After checking and excluding bad channels in the original data, the data were filtered using MaxFilter. The data sampling rate was reduced to 1000 Hz and 50 Hz line noise was removed, and finally a bandpass filter of 1-80 Hz was applied. In the independent component analysis (ICA), ocular and cardiac artifacts were marked and excluded. The cleaned data were then used to construct functional connectivity networks at the source level. Neural activity was filtered into five frequency bands: delta (1-4 Hz), theta (4-8 Hz), alpha (8-13 Hz), beta (13-30 Hz), gamma (30-80 Hz). At the source level, MRI images and MEG data were registered, and calculated the surface-based source space and inverse solution. Finally, dynamic statistical parametric mapping (dSPM) was used for source estimation [14].

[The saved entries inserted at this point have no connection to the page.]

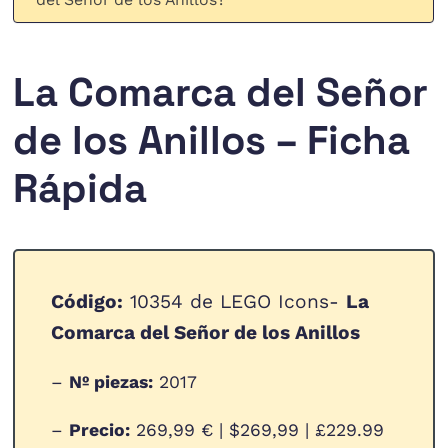
La Comarca del Señor
de los Anillos – Ficha
Rápida
Código:
10354 de LEGO Icons-
La
Comarca del Señor de los Anillos
–
Nº piezas:
2017
–
Precio:
269,99 € | $269,99 | £229.99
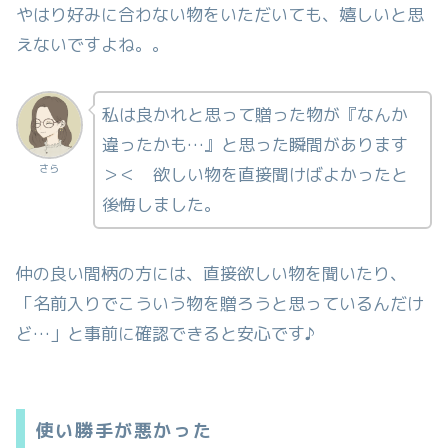
やはり好みに合わない物をいただいても、嬉しいと思
えないですよね。。
私は良かれと思って贈った物が『なんか
違ったかも…』と思った瞬間があります
さら
＞＜ 欲しい物を直接聞けばよかったと
後悔しました。
仲の良い間柄の方には、直接欲しい物を聞いたり、
「名前入りでこういう物を贈ろうと思っているんだけ
ど…」と事前に確認できると安心です♪
使い勝手が悪かった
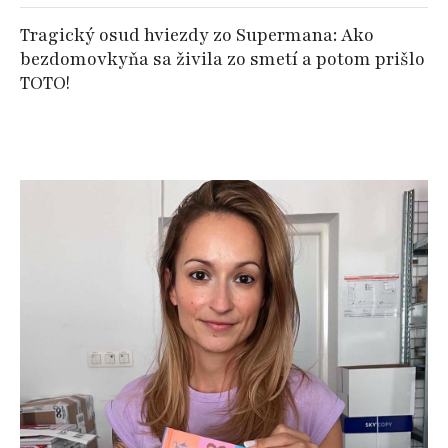
Tragický osud hviezdy zo Supermana: Ako
bezdomovkyňa sa živila zo smetí a potom prišlo
TOTO!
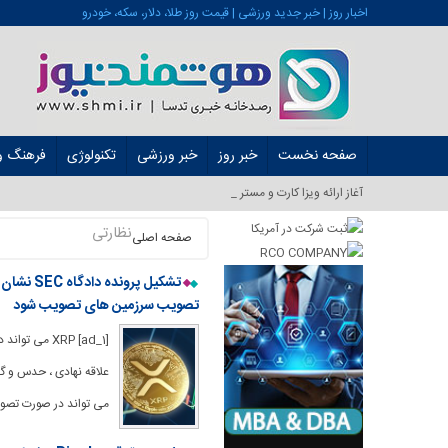
اخبار روز | خبر جدید ورزشی | قیمت روز طلا، دلار، سکه، خودرو
صفحه نخست
خبر روز
خبر ورزشی
تکنولوژی
فرهنگ و 
آغاز ارائه ویزا کارت و مستر کارت در ایرا_
نظارتی
صفحه اصلی
تصویب سرزمین های تصویب شود
می تواند در صورت تصوی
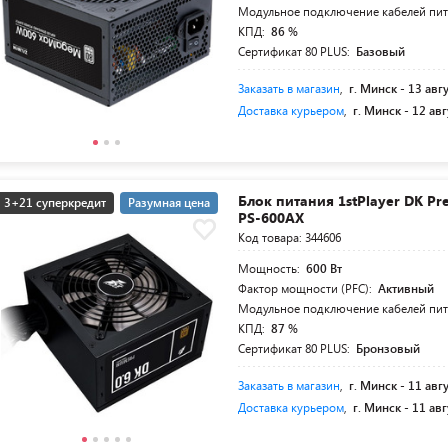
Модульное подключение кабелей пи
КПД:
86 %
Сертификат 80 PLUS:
Базовый
Заказать в магазин
,
г. Минск -
13 авг
Доставка курьером
,
г. Минск -
12 авг
Блок питания 1stPlayer DK P
3+21 суперкредит
Разумная цена
PS-600AX
Код товара: 344606
Мощность:
600 Вт
Фактор мощности (PFC):
Активный
Модульное подключение кабелей пи
КПД:
87 %
Сертификат 80 PLUS:
Бронзовый
Заказать в магазин
,
г. Минск -
11 авг
Доставка курьером
,
г. Минск -
11 авг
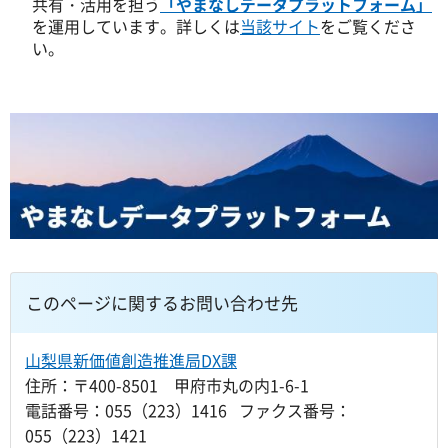
共有・活用を担う
「やまなしデータプラットフォーム」
を運用しています。詳しくは
当該サイト
をご覧くださ
い。
このページに関するお問い合わせ先
山梨県新価値創造推進局DX課
住所：〒400-8501 甲府市丸の内1-6-1
電話番号：055（223）1416 ファクス番号：
055（223）1421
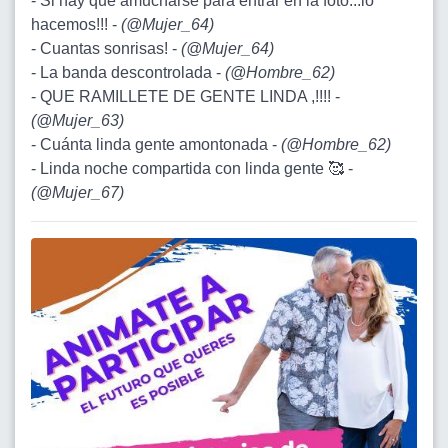
- Si hay que amucharse para entrar en la foto...lo
hacemos!!! -
(
@Mujer_64
)
- Cuantas sonrisas! -
(
@Mujer_64
)
- La banda descontrolada -
(
@Hombre_62
)
- QUE RAMILLETE DE GENTE LINDA ,!!!! -
(
@Mujer_63
)
- Cuánta linda gente amontonada -
(
@Hombre_62
)
- Linda noche compartida con linda gente 🥰 -
(
@Mujer_67
)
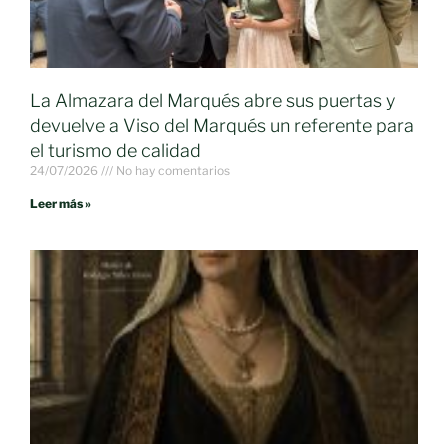
La Almazara del Marqués abre sus puertas y
devuelve a Viso del Marqués un referente para
el turismo de calidad
24/07/2026
No hay comentarios
Leer más »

Compute envelope correlations of orthogonalized activity as FC using pairwise and symmetric orthogonalization in source space. The procedure for symmetric orthogonalization in is: Extract inverse label data from raw; Symmetric orthogonalization; Band-pass filter; Hilbert transform and absolute value. According to the Desikan-Killiany Atlas, the brain was divided into 68 cortical regions (nodes). This power envelope time course was then correlated between brain region for each individual. These communication links between cortical regions (nodes) correspond to “edges” in a graph theory network model, and this specific approach for connectivity estimation shows greater repeatability than a wide range of other choices (Fig. 1) [15]. Network-based statistic (NBS) analysis was used to investigate which functional connections were significantly different between NDPH and HCs.

Fig. 1figure 1

The pipeline of neural physiological signal to the construction of the brain network

We computed the network topological parameters with graph theory that summarize the aspects of segregation and integration of a network. In this study, we focused on network nodal and global parameters including nodal clustering coefficient, nodal efficiency, nodal degree, global efficiency, local efficiency, shortest path length of a network. The complex network analyses were performed at a sparsity range from 0.05 to 0.39 with an interval of 0.01, and the area under curve (AUC) values under this range of sparsity were calculated for both global and nodal network parameters for statistical analyses. All network analyses were performed by Gretna (http://www.nitrc.org/projects/gretna/) and visualized by using BrainNet Viewer software (http://www.nitrc.org/projects/bnv/).

Statistical analysis

The sample size was determined based on the available data and previous literature. Assuming no negative correlation between endpoints, a sample size of 75 cases (40 HC group and 35 NDPH group) would provide 90% power to reject the null hypothesis equal means at a two-sided alpha of 0.05. IBM SPSS 26.0 was used to perform the statistical analysis. Independent sample t-test and chi-square test were used to calculate the statistical difference of clinical data between groups. Continuous variables were tested for normality using the Kruskal–Wallis test; data conforming to a normal distribution were expressed as mean ± standard deviation, and otherwise as median with interquartile range. Categorical variables were expressed as numbers (percentages). Correlations between network parameters and demographic data were calculated using Pearson’s correlation, and false discovery rate (FDR) correction was performed. In NBS analysis and graph theory analysis, age and gender were used as covariables. Finally, the patients was grouped according to the headache location (unilateral and bilateral), the network topology parameters between the groups were compared. All statistical tests were two-tailed tests, with P < 0.05 indicating statistical significance.